Had we established regional processing in 2007, there would have been no boats. Labor simply had to stare down the Islamophobic fear of inundation and they didn't. 

That is, after nine bitter years, Farhad and friends are still being treated as unprocessed hostages and Senator Pauline Hanson is still permitted to indulge in racial slurs against brown colleagues in the Senate. Enough is enough. 

Senator Jim Molan, Abbott, Downer, Dutton and Morrison's outdated and still apparently Islamophobic doctrine of Sovereign Borders still holds at a time of workforce shortages arising from the hiatus in migration during COVID.

Many of the Manus and Nauru workforce have settled into life here, held down frontline jobs during COVID, pay taxes, have leases and are looking forward to acquiring mortgages. 

It is not time to flee or fly.
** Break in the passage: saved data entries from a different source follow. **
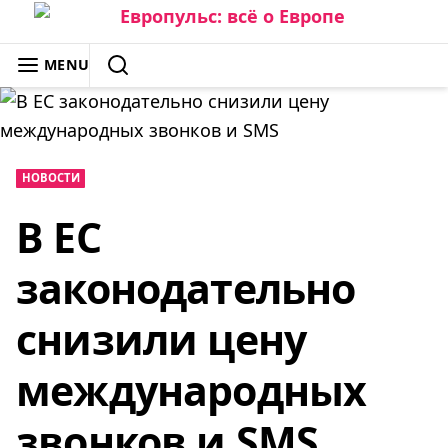
Skip
to
ЕВРОПУЛЬС: ВСЁ О ЕВРОПЕ
MENU
content
SEARCH
НОВОСТИ
В ЕС
законодательно
снизили цену
международных
звонков и SMS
It is time to stay.

It is to be hoped that when Albo was grooving to Midnight Oil's last Sydney concert, he caught a glimpse of Hirst's t-shirt and the story it tells. It bears witness to one man's ordeal and the struggle of a brave group of refugees who beg to be simply left to rebuild their lives in peace. They have been the playthings of politicians for too long. 

One thing is for sure, Farhad will not be abandoning his partner, musical collaborators, colleagues or friends to rush back to Iran. Guns are not his thing and their prevalence in America makes the U.S. a less-than-appealing destination, too.

He is part of a cohort of men who have been internationalised by their time together in detention. Their cultural wisdom, patience, resilience and tolerance have become an asset Australia should embrace. 

This week has been significant for Iranian Kurds like Farhad. It was a Kurdish woman's relaxed use of the headscarf that led to her death. The national uprising against the repression of women by the patriarchal regime has drawn global support. Worry for family is exacerbated.

If Ukranian and Afghan refugees can be flown straight here to be settled, if the housing market is easing enough to reduce rents and sales, it is time to put aside the legacy of racist police, military, immigration and political institutions that are holding the 2013 boat cohort back.

We need these workers. We need their culture. We need their contribution and we need their warmth in an increasingly troubled international context. 

And thank you so much Midnight Oil. You have always pointed the way to a more compassionate Australia. And on so many levels.

We can do better. I sincerely hope Albo's government can grasp the nettle and try.